Merfyn fragt - Protagonisteninterview zum 5. Band 25/26


Beinahe wäre er mir durch die Finger geschlüpft, aber ich habe ihn doch noch gefunden und irgendwie scheint es bestimmend für das eigentliche Ende zu sein, dem wir mit großen Schritten entgegenschreiten.

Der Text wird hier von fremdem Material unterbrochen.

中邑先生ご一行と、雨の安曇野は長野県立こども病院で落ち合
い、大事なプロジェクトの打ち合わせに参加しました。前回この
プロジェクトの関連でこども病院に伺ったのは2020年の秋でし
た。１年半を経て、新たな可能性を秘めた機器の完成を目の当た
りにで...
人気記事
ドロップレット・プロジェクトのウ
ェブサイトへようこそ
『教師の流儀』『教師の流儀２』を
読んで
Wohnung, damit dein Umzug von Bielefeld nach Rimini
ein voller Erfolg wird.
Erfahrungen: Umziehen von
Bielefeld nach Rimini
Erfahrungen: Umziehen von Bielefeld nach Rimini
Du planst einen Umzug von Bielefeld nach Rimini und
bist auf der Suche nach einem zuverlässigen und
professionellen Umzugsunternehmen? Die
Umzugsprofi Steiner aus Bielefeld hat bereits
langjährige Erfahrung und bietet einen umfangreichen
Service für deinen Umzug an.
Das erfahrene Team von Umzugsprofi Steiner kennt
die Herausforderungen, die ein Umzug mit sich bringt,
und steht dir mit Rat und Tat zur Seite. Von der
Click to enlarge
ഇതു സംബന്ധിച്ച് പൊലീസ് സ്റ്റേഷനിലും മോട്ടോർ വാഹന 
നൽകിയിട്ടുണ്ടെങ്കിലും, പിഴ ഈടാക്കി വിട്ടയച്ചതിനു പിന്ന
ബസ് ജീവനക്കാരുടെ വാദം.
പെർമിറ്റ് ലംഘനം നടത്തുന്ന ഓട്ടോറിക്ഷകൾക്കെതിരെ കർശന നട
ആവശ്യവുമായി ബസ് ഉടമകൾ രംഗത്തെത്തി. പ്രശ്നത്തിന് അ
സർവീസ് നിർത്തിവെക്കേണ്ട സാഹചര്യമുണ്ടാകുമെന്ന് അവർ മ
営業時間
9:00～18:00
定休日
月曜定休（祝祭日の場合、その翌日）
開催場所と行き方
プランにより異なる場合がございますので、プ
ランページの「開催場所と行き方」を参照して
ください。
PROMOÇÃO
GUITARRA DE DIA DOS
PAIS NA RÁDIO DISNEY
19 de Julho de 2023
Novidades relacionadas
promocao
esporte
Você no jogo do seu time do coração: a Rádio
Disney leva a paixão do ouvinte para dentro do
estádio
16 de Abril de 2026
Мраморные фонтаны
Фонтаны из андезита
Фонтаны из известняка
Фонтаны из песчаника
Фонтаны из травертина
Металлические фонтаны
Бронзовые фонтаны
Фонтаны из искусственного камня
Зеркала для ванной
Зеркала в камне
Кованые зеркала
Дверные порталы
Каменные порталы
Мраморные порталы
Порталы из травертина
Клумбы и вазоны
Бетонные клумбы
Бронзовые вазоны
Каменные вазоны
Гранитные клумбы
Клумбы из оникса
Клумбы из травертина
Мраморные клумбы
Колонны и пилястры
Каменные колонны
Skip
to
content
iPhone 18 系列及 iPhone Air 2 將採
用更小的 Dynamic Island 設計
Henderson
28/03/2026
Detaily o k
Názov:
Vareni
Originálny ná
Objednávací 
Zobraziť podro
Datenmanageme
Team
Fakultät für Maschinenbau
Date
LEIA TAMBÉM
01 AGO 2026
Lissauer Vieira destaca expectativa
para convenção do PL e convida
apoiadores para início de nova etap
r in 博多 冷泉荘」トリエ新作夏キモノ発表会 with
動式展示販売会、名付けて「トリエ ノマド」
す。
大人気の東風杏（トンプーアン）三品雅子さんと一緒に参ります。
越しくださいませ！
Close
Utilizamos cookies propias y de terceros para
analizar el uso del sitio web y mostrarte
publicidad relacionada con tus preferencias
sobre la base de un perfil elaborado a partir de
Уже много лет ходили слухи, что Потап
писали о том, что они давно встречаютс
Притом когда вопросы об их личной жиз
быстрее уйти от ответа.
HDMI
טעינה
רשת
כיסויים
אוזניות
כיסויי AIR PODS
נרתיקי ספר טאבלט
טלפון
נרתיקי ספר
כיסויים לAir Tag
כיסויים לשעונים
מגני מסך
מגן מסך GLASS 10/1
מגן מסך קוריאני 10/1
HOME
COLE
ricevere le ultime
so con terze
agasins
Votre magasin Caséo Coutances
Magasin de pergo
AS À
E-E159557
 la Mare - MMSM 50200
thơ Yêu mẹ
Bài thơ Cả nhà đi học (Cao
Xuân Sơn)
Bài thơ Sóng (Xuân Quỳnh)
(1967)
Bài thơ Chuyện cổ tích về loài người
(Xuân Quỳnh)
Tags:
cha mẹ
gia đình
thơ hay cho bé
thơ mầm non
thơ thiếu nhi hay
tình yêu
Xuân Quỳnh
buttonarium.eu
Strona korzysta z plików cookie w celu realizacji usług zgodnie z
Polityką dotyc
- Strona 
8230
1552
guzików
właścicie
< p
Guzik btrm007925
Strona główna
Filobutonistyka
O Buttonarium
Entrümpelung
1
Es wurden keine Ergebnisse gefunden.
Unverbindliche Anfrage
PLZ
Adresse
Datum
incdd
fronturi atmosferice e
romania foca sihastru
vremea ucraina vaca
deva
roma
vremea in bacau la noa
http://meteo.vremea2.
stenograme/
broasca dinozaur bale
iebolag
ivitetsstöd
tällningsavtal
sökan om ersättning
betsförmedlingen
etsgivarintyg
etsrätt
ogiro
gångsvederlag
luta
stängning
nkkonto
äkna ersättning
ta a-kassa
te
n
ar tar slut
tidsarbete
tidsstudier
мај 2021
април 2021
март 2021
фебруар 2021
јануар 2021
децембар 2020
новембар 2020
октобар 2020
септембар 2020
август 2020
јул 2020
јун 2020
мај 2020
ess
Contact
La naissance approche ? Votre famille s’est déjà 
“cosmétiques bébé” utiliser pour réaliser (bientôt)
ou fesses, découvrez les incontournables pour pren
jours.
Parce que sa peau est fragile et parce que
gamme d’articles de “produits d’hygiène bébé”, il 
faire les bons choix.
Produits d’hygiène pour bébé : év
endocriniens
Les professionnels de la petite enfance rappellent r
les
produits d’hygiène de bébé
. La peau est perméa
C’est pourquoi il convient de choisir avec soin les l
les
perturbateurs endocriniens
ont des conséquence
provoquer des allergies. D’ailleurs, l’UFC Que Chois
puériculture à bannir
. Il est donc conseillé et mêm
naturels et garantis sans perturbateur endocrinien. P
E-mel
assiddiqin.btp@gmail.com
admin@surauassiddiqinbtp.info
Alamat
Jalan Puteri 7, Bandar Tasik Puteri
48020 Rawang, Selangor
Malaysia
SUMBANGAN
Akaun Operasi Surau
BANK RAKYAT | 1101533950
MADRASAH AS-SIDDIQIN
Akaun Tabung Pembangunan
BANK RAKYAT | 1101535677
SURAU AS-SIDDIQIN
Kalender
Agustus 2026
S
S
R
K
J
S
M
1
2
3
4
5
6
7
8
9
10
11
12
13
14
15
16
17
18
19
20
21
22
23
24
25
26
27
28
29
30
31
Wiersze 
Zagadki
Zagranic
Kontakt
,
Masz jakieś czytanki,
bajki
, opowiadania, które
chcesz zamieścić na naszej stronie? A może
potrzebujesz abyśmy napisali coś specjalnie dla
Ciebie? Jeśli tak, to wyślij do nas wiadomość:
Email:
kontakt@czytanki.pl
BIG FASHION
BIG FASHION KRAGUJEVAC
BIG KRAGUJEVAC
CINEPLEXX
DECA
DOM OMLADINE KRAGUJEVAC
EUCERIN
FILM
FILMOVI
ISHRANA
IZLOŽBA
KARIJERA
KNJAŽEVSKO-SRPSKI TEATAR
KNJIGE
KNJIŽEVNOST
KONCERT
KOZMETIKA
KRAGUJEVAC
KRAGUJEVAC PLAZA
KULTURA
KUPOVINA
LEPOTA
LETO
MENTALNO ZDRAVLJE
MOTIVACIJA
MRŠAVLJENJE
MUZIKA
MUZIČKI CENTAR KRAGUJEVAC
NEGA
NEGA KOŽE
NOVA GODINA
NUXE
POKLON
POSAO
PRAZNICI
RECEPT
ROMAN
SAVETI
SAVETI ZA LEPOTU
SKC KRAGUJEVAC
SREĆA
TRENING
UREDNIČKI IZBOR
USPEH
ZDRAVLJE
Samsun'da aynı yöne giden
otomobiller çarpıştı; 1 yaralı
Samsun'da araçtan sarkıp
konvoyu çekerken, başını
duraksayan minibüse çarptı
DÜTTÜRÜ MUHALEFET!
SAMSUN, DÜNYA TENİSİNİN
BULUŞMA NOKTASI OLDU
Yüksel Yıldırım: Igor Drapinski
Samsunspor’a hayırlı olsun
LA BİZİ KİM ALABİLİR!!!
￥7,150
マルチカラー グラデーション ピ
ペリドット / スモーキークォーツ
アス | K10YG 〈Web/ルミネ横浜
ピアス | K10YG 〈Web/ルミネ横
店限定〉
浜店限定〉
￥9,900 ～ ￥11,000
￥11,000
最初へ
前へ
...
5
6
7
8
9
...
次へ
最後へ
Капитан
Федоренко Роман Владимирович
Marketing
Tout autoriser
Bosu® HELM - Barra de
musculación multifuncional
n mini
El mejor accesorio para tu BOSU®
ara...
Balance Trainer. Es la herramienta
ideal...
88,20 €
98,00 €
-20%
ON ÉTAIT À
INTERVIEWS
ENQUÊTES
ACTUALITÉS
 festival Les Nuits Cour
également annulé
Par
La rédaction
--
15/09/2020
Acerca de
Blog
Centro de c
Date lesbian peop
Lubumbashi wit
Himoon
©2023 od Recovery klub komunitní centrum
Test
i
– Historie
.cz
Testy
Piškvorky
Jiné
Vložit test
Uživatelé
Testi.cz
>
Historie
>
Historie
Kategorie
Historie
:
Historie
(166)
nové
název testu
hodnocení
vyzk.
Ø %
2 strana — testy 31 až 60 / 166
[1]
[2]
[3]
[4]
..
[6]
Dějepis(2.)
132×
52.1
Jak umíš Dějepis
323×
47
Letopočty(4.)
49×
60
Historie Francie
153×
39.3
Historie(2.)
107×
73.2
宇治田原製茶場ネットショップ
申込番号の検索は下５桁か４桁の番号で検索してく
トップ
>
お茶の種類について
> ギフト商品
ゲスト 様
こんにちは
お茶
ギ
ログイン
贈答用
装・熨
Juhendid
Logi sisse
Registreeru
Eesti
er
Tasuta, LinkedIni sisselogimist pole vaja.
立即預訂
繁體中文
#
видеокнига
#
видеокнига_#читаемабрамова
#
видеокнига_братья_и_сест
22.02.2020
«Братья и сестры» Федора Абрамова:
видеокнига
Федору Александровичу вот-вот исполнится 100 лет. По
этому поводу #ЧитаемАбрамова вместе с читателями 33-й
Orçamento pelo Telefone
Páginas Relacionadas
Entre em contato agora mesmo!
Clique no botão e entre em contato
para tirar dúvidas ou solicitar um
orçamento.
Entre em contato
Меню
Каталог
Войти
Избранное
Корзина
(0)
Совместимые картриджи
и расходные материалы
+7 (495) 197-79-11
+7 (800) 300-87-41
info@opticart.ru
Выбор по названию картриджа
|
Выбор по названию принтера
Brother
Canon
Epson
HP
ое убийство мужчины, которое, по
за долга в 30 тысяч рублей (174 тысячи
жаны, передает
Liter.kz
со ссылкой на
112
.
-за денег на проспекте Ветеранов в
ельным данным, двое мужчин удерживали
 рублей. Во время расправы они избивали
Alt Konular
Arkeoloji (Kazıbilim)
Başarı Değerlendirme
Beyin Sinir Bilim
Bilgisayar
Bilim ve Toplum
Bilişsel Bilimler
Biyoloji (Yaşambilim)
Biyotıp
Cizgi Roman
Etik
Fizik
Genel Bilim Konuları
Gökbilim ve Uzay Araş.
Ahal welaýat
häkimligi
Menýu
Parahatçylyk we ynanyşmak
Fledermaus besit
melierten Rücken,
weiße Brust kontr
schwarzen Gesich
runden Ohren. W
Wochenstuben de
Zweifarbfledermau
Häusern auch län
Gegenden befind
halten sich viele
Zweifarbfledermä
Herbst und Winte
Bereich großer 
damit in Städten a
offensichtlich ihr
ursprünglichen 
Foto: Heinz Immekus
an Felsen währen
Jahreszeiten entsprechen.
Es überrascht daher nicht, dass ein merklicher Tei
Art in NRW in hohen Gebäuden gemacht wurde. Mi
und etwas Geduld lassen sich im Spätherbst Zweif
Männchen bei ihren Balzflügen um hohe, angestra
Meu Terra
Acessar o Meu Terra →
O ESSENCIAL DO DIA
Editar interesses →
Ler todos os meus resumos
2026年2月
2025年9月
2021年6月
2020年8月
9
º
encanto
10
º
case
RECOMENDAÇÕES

„Raphael, du hast diesmal deinen ersten großen Auftritt und es dazu noch nicht mal leicht.“

„Wen wundert das bei der Gesellschaft.“


„Mir wurde zugetragen, dass es auch an dem Umstand liegt, dass du es dir selbst mehr als schwer machst.“

„Das ist ja wohl der größte Schwachsinn, den ich bisher gehörte habe. Die einzige Person, die mir das Leben schwer macht ist gerade nicht anwesend, aber anstrengend genug, selbst wenn sie nicht da ist.“


„Kann ich mir vorstellen. Du bist ja auch nicht gerade ein großer Freund dieser Person.“

„Nein. Und ehrlichgesagt bin ich auch nicht gerade ein großer Freund von dir oder der allgemeinen Lage, weil es einfach nicht notwendig gewesen wäre und das ganze ohnehin bloß auf einer böswilligen Situation beruht. Nämlich ganz einfach deswegen, weil ein Dämon irgendwas fordert, dass ihm nicht zusteht.“


„Na ja, aber irgendwie gebührt es ihm schon, dass kannst du ja wohl nicht abstreiten.“

„Ach bitte, dass liegt doch schon eine Ewigkeit zurück. Ich renn doch auch nicht durch die Gegend und weine mich an jeder Ecke und bei allen über mein Leben aus.“


„Ist ja auch schwer, wenn man eh im Himmel sitzt und sich ein schönes Leben macht.“

„Du glaubst so sieht mein Alltag aus? Dass ich es mir gemütlich mache?“


„Etwa nicht?“

„Nein! Ich habe ständig irgendeine scheiß Arbeit und jetzt habe ich keine Lust mehr auf den ganzen Mist. Also verschwinde.“


Dämlicher Idiot. Ich mag ihn nicht. Soll er sich doch in sein himmlisches Reich scheren. Einer liegt noch vor mir und diesen muss ich nun aufsuchen, um diese Staffel zu einem Abschluss zu bringen.